Thursday, September 19, 2013

Vegan Low Country Boil with Handmade Sausages

Week 2 Ravens vs. Browns (road game)

If you would have asked me a couple years ago what a "low country boil" is I would have looked at you dumbfounded. But when my brother went to Alabama to work for 7 months, he came back talking about this common backyard BBQ tradition. I thought, why can't you veganize it?  So we did.

Low Country Boil
The concept behind a low country boil is simple.  Take a bunch of seafood, sausages and veggies, add a ton of spices, liquid to cover and bring to a boil on an outdoor heat source.  While there are a few common ingredients, such as potatoes and corn, everything else it pretty much left up to you.  The spice mix varies, but I'd recommend going heavy on the flavor.  Why not?  The more complex the flavor profile the better.  The key to our boil was the bay leaves.  Other folks swear by Old Bay.

The number one takeaway is that its pretty hard to mess this up.  No matter what, a low country boil comes out tasting good and serving a crowd.  You are supposed to dump it on a picnic table covered in newspaper, but we just didn't have the capacity to do that.  Next time!

I could've taken the easy road and purchased my favorite Field Roast Sausages along with all the other ingredients.  Instead, I prepared handmade sausages for just the second time and they came out great.  Thanks to a bulk vital wheat gluten purchase, I had abundant supplies to create sausages from scratch.  The technique is interesting and one I picked up on from one of my favorite vegan chefs Alicia Simpson.

You start out making the sausages like nearly every other seitan recipe, dry ingredients in one bowl, wet in the other, knead together.  But here you roll the sausages out, wrap them in foil and steam them for 30-40 minutes before cooking.  The result is a plump, juicy vegan sausage loaded with your favorite spices and without any added oil.


Monday, September 16, 2013

Bud Light NFL "Quinoa Burger" Commerical

Many of you may have seen the new Bud Light commercial featuring the tailgater at the whim of his girlfriend cooking a tasteless quinoa burger. While Bud Light has little room to talk about being bland and tasteless, it certainly shines a light on our little corner of the parking lot. Not the most flattering portrayal of a vegan tailgate but we have come a long way. Touché Bud Light!

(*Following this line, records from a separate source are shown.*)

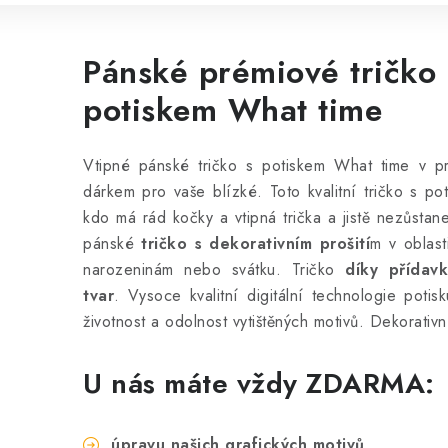
Pánské prémiové tričko 
potiskem What time
Vtipné pánské tričko s potiskem What time v pré
dárkem pro vaše blízké. Toto kvalitní tričko s p
kdo má rád kočky a vtipná trička a jistě nezůstan
pánské
tričko s dekorativním prošití
m v oblast
narozeninám nebo svátku. Tričko
díky přídav
tvar
.
Vysoce kvalitní digitální technologie potis
životnost a odolnost vytištěných motivů.
Dekorativní
U nás máte vždy ZDARMA:
úpravu našich grafických motivů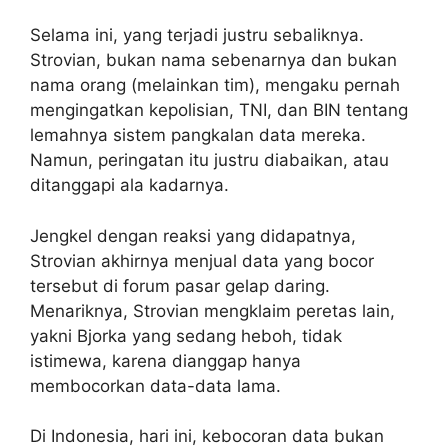
Selama ini, yang terjadi justru sebaliknya.
Strovian, bukan nama sebenarnya dan bukan
nama orang (melainkan tim), mengaku pernah
mengingatkan kepolisian, TNI, dan BIN tentang
lemahnya sistem pangkalan data mereka.
Namun, peringatan itu justru diabaikan, atau
ditanggapi ala kadarnya.
Jengkel dengan reaksi yang didapatnya,
Strovian akhirnya menjual data yang bocor
tersebut di forum pasar gelap daring.
Menariknya, Strovian mengklaim peretas lain,
yakni Bjorka yang sedang heboh, tidak
istimewa, karena dianggap hanya
membocorkan data-data lama.
Di Indonesia, hari ini, kebocoran data bukan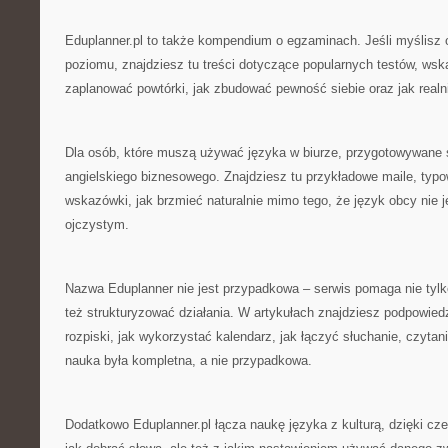
Eduplanner.pl to także kompendium o egzaminach. Jeśli myślisz o
poziomu, znajdziesz tu treści dotyczące popularnych testów, wska
zaplanować powtórki, jak zbudować pewność siebie oraz jak realn
Dla osób, które muszą używać języka w biurze, przygotowywane 
angielskiego biznesowego. Znajdziesz tu przykładowe maile, typow
wskazówki, jak brzmieć naturalnie mimo tego, że język obcy nie 
ojczystym.
Nazwa Eduplanner nie jest przypadkowa – serwis pomaga nie tylk
też strukturyzować działania. W artykułach znajdziesz podpowiedz
rozpiski, jak wykorzystać kalendarz, jak łączyć słuchanie, czytani
nauka była kompletna, a nie przypadkowa.
Dodatkowo Eduplanner.pl łącza naukę języka z kulturą, dzięki cze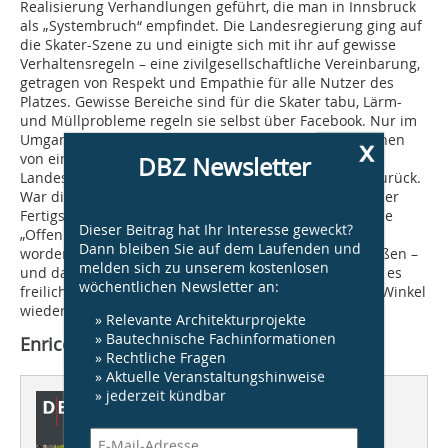
Realisierung Verhandlungen geführt, die man in Innsbruck
als „Systembruch“ empfindet. Die Landesregierung ging auf
die Skater-Szene zu und einigte sich mit ihr auf gewisse
Verhaltensregeln – eine zivilgesellschaftliche Vereinbarung,
getragen von Respekt und Empathie für alle Nutzer des
Platzes. Gewisse Bereiche sind für die Skater tabu, Lärm-
und Müllprobleme regeln sie selbst über Facebook. Nur im
Umgang mit dem Befreiungsdenkmal fällt die inzwischen
x
von einer anderen politischen Mehrheit getragene
DBZ Newsletter
Landesregierung hinter einmal erreichte Positionen zurück.
War die Öffnung der Gitter zwischen den Säulen bei der
Fertigstellung im Frühjahr 2011 noch als Symbol für die
Dieser Beitrag hat Ihr Interesse geweckt?
„Offenheit der österreichischen Gesellschaft“ gefeiert
Dann bleiben Sie auf dem Laufenden und
worden, ließ man die Gitter mittlerweile wieder schließen –
melden sich zu unserem kostenlosen
und das Kreuz strahlen. In der Landesverwaltung gibt es
wöchentlichen Newsletter an:
freilich derzeit Bestrebungen, die Gitter in einem 45°-Winkel
wieder zu öffnen.
» Relevante Architekturprojekte
» Bautechnische Fachinformationen
Enrico Santifaller, Frankfurt a.M.
» Rechtliche Fragen
» Aktuelle Veranstaltungshinweise
» jederzeit kündbar
Dieser Artikel erschien in
DBZ 10/2013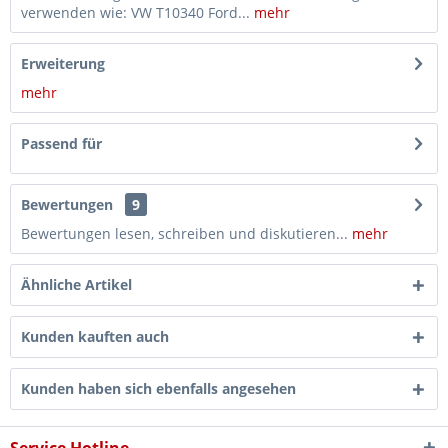
verwenden wie: VW T10340 Ford...
mehr
Erweiterung
mehr
Passend für
Bewertungen
9
Bewertungen lesen, schreiben und diskutieren...
mehr
Ähnliche Artikel
Kunden kauften auch
Kunden haben sich ebenfalls angesehen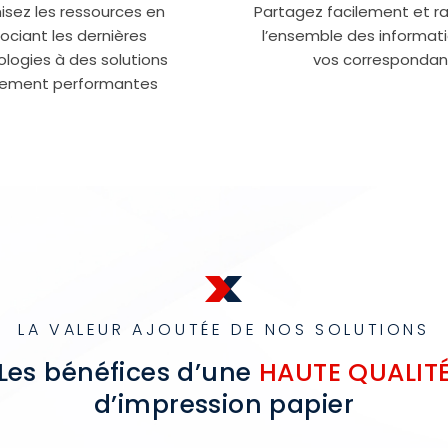
Partagez facilement et 
isez les ressources en
l’ensemble des informat
ociant les dernières
vos correspondan
logies à des solutions
ement performantes
LA VALEUR AJOUTÉE DE NOS SOLUTIONS
Les bénéfices d’une
HAUTE QUALIT
d’impression papier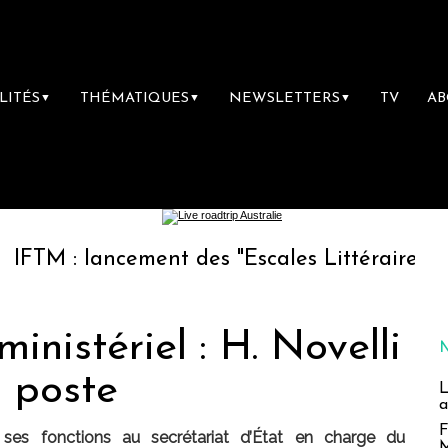
LITÉS
THÉMATIQUES
NEWSLETTERS
TV
A
▼
▼
▼
lancement des "Escales Littéraires", la premiè
nistériel : H. Novelli
n poste
L
a
F
ses fonctions au secrétariat d’État en charge du
M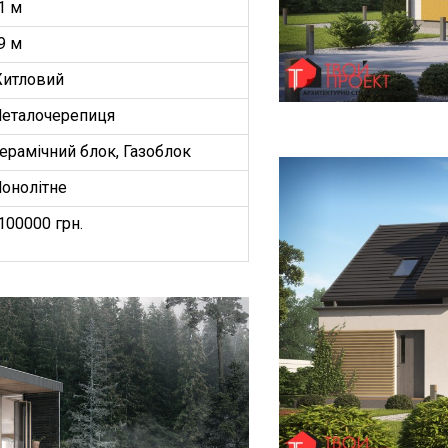
1 м
9 м
итловий
еталочерепиця
ерамічний блок, Газоблок
онолітне
100000 грн.
БУДИНКІВ
ОЕКТ”
З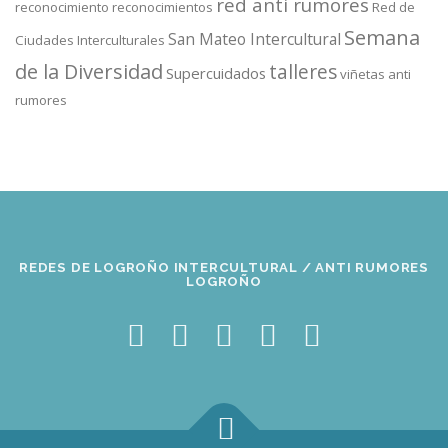
red anti rumores
reconocimiento
reconocimientos
Red de
Semana
San Mateo Intercultural
Ciudades Interculturales
de la Diversidad
talleres
Supercuidados
viñetas anti
rumores
REDES DE LOGROÑO INTERCULTURAL / ANTI RUMORES
LOGROÑO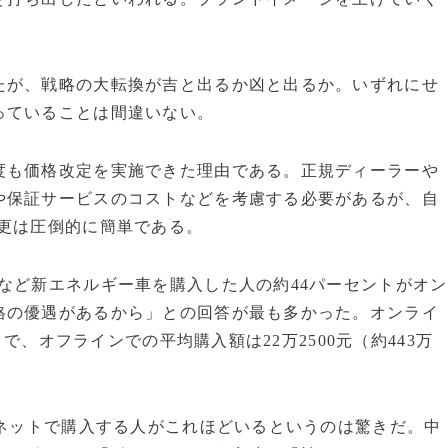
が、戦略の大転換が吉と出るか凶と出るか。いずれにせ
っていることは間違いない。
も価格改定を実施できた理由である。正規ディーラーや
や保証サービスのコストなどを考慮する必要があるが、自
更は圧倒的に簡単である。
など新エネルギー車を購入した人の約44パーセントがオン
格の優遇があるから」との回答が最も多かった。オンライ
）で、オフラインでの平均購入額は22万2500元（約443万
をネットで購入する人がこれほどいるというのは驚きだ。中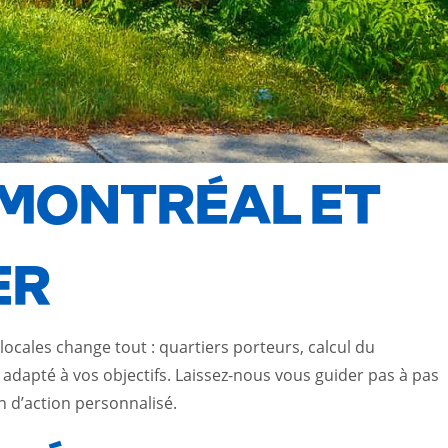
 MONTRÉAL ET
ER
ocales change tout : quartiers porteurs, calcul du
adapté à vos objectifs. Laissez-nous vous guider pas à pas
n d’action personnalisé.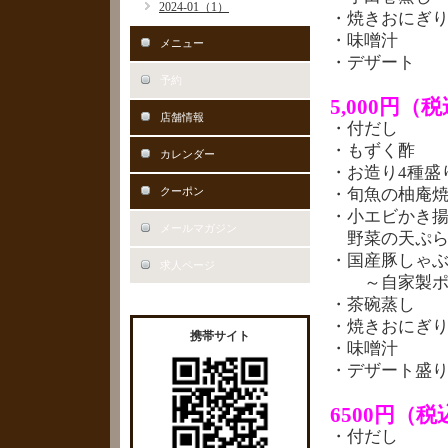
2024-01（1）
・焼きおにぎ
・味噌汁
メニュー
・デザート
予約
5,000円
（税
店舗情報
・付だし
・もずく酢
カレンダー
・お造り4種盛
クーポン
・旬魚の柚庵
・小エビかき
メールマガジン
野菜の天ぷ
・国産豚しゃ
求人ページ
～自家製ポン
・茶碗蒸し
・焼きおにぎ
携帯サイト
・味噌汁
・デザート盛
6500円（税
・付だし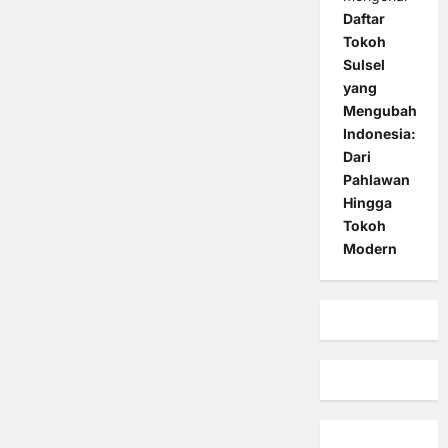
Daftar
Tokoh
Sulsel
yang
Mengubah
Indonesia:
Dari
Pahlawan
Hingga
Tokoh
Modern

Tuesday, September 10, 2013

Sawwwce is Boss: Chocolate Habanero BBQ

Week 1: Browns vs. Dolphins

Tailgate season is back!  We had our first vegan tailgate of the year this past Sunday at the Muni Lot in Cleveland.  The nice weather, blind optimism about the season and amazing food made for a great atmosphere (we won't talk about what transpired on the field).

I purchased some chocolate habanero peppers at the Tremont Farmer's Market last week just because I thought they looked cool. This Amish guy sells a huge variety of hot peppers and I am always talking myself into buying them. I ended up using an entire pint of them in this BBQ sauce for the seitan ribs. The recipe for this sauce came off the top of my head, which I plan on doing more of this season.  Getting inspiration from the amazing vegan community is all well and good, but I want to contribute my own personal flare to the vegan scene.
Rib sandwich w/slaw, mac and cheese and chipotle kale

Sauces are vital for tailgates.  So much so, I have been collecting sauce bottles this offseason with the intention of making at least one homemade sauce per tailgate.  I will post several sauces on the blog throughout the season.  There is little value in buying a sauce at the store. Name the last time someones eyes lit up at a bottle of ketchup or honey mustard.  They are usually loaded with ingredients you can't pronounce to preserve its color and flavor.  Yuck.
There is nothing like making your own variation of your favorite sauce, like this twist on my favorite sauce, BBQ.  I've been dabbling in making BBQ sauce since my college days.  It is really quite simple because it involves a base number of ingredients and the rest is fully customizable.  Don't let the thought of making your own BBQ scare you... its very easy!  It involves sauteing finely chopped onions/garlic/peppers and adding them to tomato sauce/ketchup/puree with several key additions like apple cider vinegar, liquid smoke, ground mustard, vegan Worcestershire (no anchovies!), brown sugar or agave and other spices like paprika, cumin or oregano.  Don't worry if you can't get chocolate habaneros for this sauce, any variety will do.  Its brings the heat, so enjoy!